Return each record unchanged and drop the images.

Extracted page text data

--

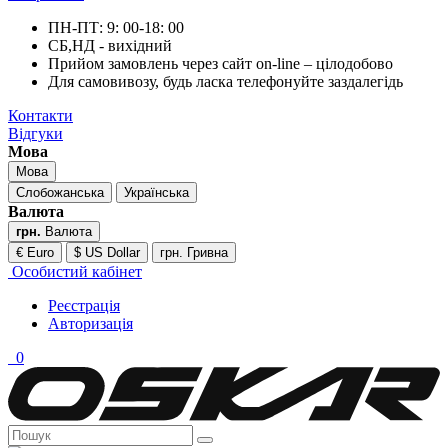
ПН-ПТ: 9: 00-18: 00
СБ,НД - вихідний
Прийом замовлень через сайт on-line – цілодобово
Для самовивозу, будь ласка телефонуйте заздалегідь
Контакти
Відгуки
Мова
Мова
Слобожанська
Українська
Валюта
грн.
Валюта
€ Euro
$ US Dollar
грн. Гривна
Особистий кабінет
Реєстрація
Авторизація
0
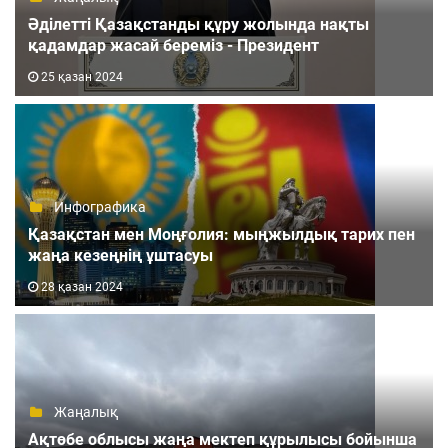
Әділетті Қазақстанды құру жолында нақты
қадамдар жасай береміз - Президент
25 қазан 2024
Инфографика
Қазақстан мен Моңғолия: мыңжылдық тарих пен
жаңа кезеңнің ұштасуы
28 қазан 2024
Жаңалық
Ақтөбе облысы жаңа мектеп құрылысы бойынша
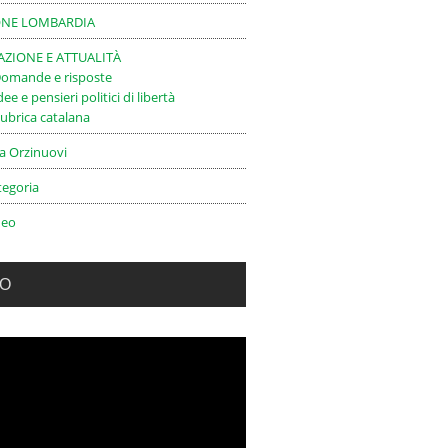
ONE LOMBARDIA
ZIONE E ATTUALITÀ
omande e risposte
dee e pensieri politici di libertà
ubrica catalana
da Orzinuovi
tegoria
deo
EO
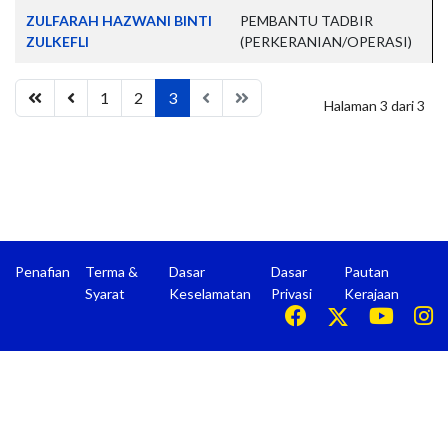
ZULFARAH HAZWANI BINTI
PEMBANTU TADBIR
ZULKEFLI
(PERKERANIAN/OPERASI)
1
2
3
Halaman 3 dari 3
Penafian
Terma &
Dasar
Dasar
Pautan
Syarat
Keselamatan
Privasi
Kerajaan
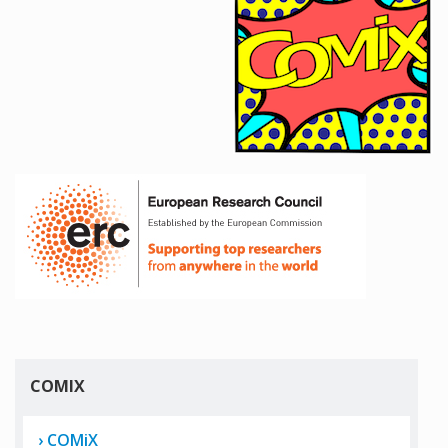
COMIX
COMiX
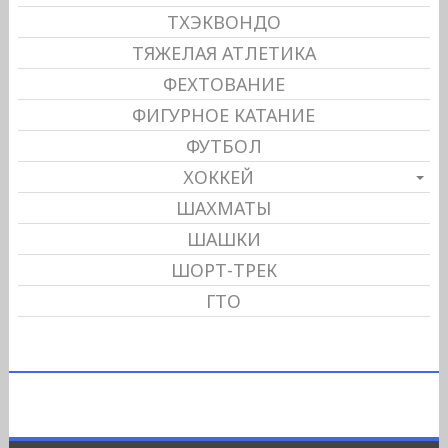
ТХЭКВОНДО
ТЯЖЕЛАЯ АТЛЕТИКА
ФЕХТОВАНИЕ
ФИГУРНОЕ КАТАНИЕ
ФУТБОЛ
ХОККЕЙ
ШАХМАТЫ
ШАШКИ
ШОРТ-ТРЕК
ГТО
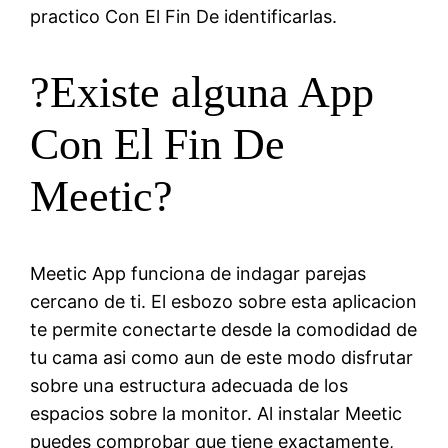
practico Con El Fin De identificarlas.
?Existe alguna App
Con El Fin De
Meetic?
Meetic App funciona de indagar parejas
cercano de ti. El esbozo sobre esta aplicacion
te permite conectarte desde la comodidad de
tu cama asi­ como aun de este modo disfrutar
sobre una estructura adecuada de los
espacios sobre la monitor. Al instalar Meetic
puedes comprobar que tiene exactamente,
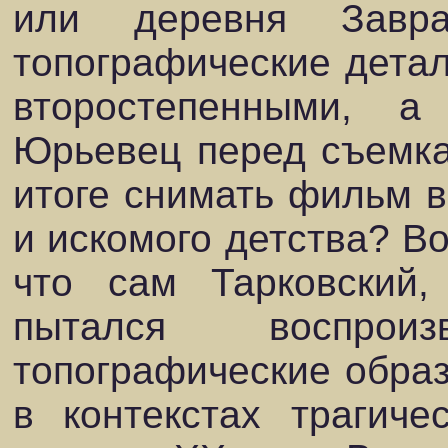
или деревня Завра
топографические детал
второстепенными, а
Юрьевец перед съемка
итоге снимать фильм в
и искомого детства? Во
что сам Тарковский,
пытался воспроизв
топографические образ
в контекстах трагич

--

TASK SOLUTION:
ПН-ПТ: 9: 00-18: 00
СБ,НД - вихідний
Прийом замовлень через сайт on-line – цілодобово
Для самовивозу, будь ласка телефонуйте заздалегідь
Контакти
Відгуки
Мова
Мова
Слобожанська
Українська
Валюта
грн.
Валюта
€ Euro
$ US Dollar
грн. Гривна
Особистий кабінет
Реєстрація
Авторизація
0
Әділетті Қазақстанды құру жолында нақты
қадамдар жасай береміз - Президент
25 қазан 2024
Инфографика
Қазақстан мен Моңғолия: мыңжылдық тарих пен
жаңа кезеңнің ұштасуы
28 қазан 2024
Жаңалық
Ақтөбе облысы жаңа мектеп құрылысы бойынша
ONE LOMBARDIA
ZIONE E ATTUALITÀ
omande e risposte
dee e pensieri politici di libertà
ubrica catalana
da Orzinuovi
tegoria
deo
EO
ZULFARAH HAZWANI BINTI
PEMBANTU TADBIR
ZULKEFLI
(PERKERANIAN/OPERASI)
1
2
3
Halaman 3 dari 3
Penafian
Terma &
Dasar
Dasar
Pautan
Syarat
Keselamatan
Privasi
Kerajaan
COMIX
COMiX
ТХЭКВОНДО
ТЯЖЕЛАЯ АТЛЕТИКА
ФЕХТОВАНИЕ
ФИГУРНОЕ КАТАНИЕ
ФУТБОЛ
ХОККЕЙ
ШАХМАТЫ
ШАШКИ
ШОРТ-ТРЕК
ГТО
practico Con El Fin De identificarlas.
?Existe alguna App
Con El Fin De
Meetic?
Meetic App funciona de indagar parejas
cercano de ti. El esbozo sobre esta aplicacion
te permite conectarte desde la comodidad de
tu cama asi­ como aun de este modo disfrutar
sobre una estructura adecuada de los
espacios sobre la monitor. Al instalar Meetic
puedes comprobar que tiene exactamente,
или деревня Завра
топографические детал
второстепенными, а
Юрьевец перед съемка
итоге снимать фильм в
и искомого детства? Во
что сам Тарковский,
пытался воспроизв
топографические образ
в контекстах трагич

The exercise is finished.